Exercise instructions :: Give the number of lines in the data below containing the word "week", with no other text.

== Entries supplied

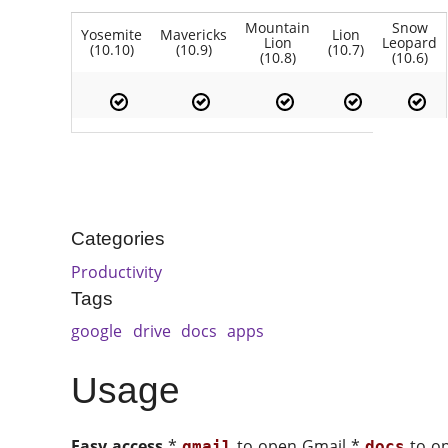
Mountain
Snow
Yosemite
Mavericks
Lion
Lion
Leopard
(10.10)
(10.9)
(10.7)
(10.8)
(10.6)
Categories
Productivity
Tags
google
drive
docs
apps
Usage
Easy access
*
to open Gmail *
to o
gmail
docs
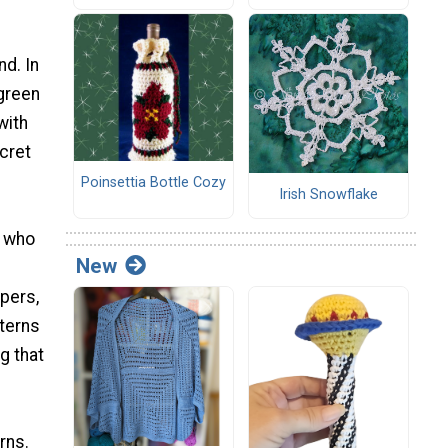
d. In
 green
with
cret
Poinsettia Bottle Cozy
Irish Snowflake
s who
New
ppers,
terns
g that
rns.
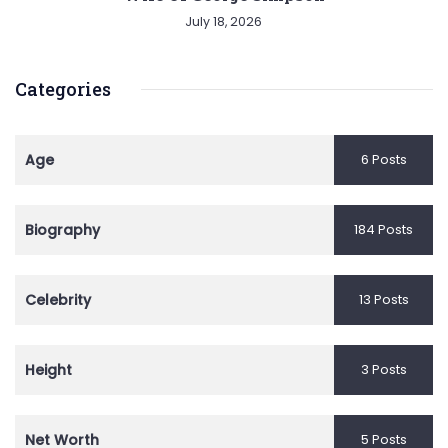
July 18, 2026
Categories
Age
6 Posts
Biography
184 Posts
Celebrity
13 Posts
Height
3 Posts
Net Worth
5 Posts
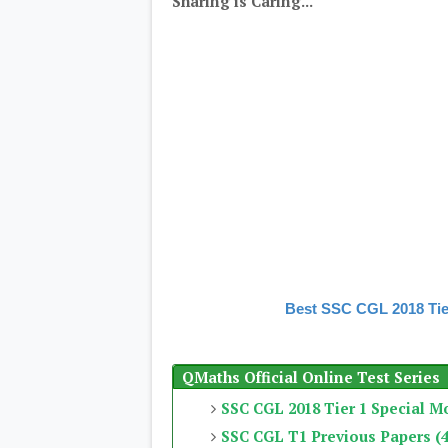
Sharing is Caring...
Best SSC CGL 2018 Tie
QMaths Official Online Test Series
SSC CGL 2018 Tier 1 Special M
SSC CGL T1 Previous Papers (4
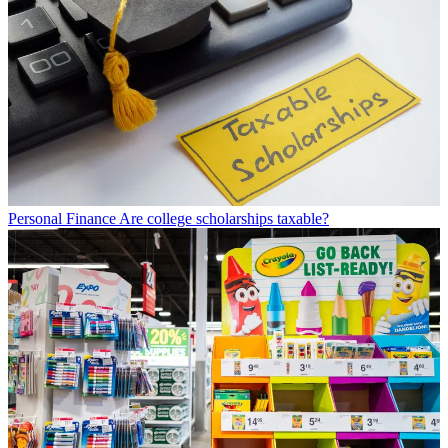
Personal Finance
Are college scholarships taxable?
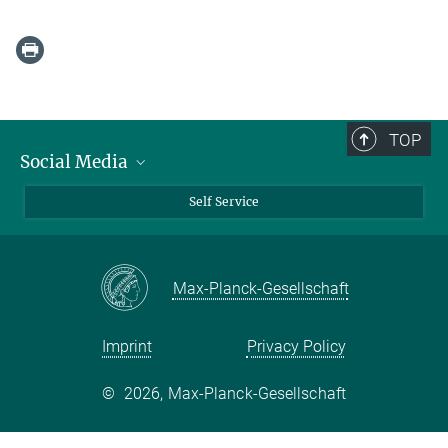
TOP
Social Media
Bluesky
Self Service
LinkedIn
YouTube
Max-Planck-Gesellschaft
Facebook
Twitter
Imprint
Privacy Policy
©
2026, Max-Planck-Gesellschaft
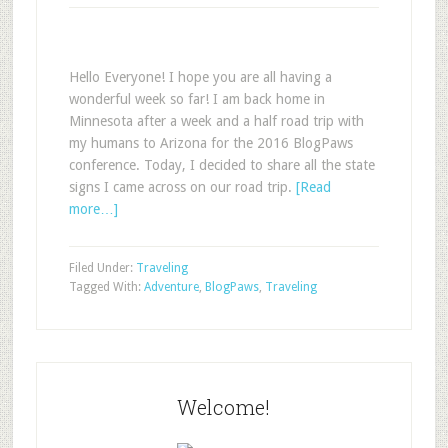
Hello Everyone! I hope you are all having a
wonderful week so far! I am back home in
Minnesota after a week and a half road trip with
my humans to Arizona for the 2016 BlogPaws
conference. Today, I decided to share all the state
signs I came across on our road trip.
[Read
more…]
Filed Under:
Traveling
Tagged With:
Adventure
,
BlogPaws
,
Traveling
Welcome!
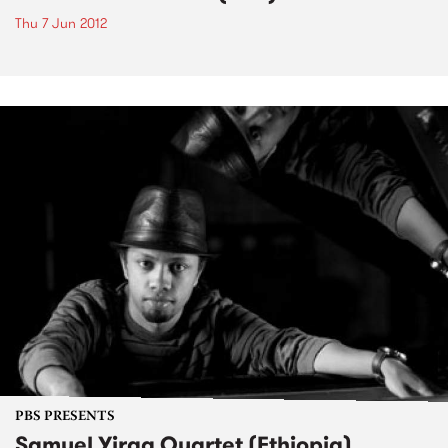
Thu 7 Jun 2012
PBS PRESENTS
Samuel Yirga Quartet (Ethiopia)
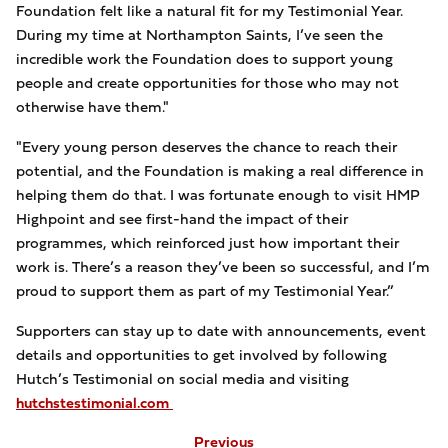
Foundation felt like a natural fit for my Testimonial Year.
During my time at Northampton Saints, I’ve seen the
incredible work the Foundation does to support young
people and create opportunities for those who may not
otherwise have them."
"Every young person deserves the chance to reach their
potential, and the Foundation is making a real difference in
helping them do that. I was fortunate enough to visit HMP
Highpoint and see first-hand the impact of their
programmes, which reinforced just how important their
work is. There’s a reason they’ve been so successful, and I’m
proud to support them as part of my Testimonial Year.”
Supporters can stay up to date with announcements, event
details and opportunities to get involved by following
Hutch’s Testimonial on social media and visiting
hutchstestimonial.com
Previous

====

Exercise solution :: 2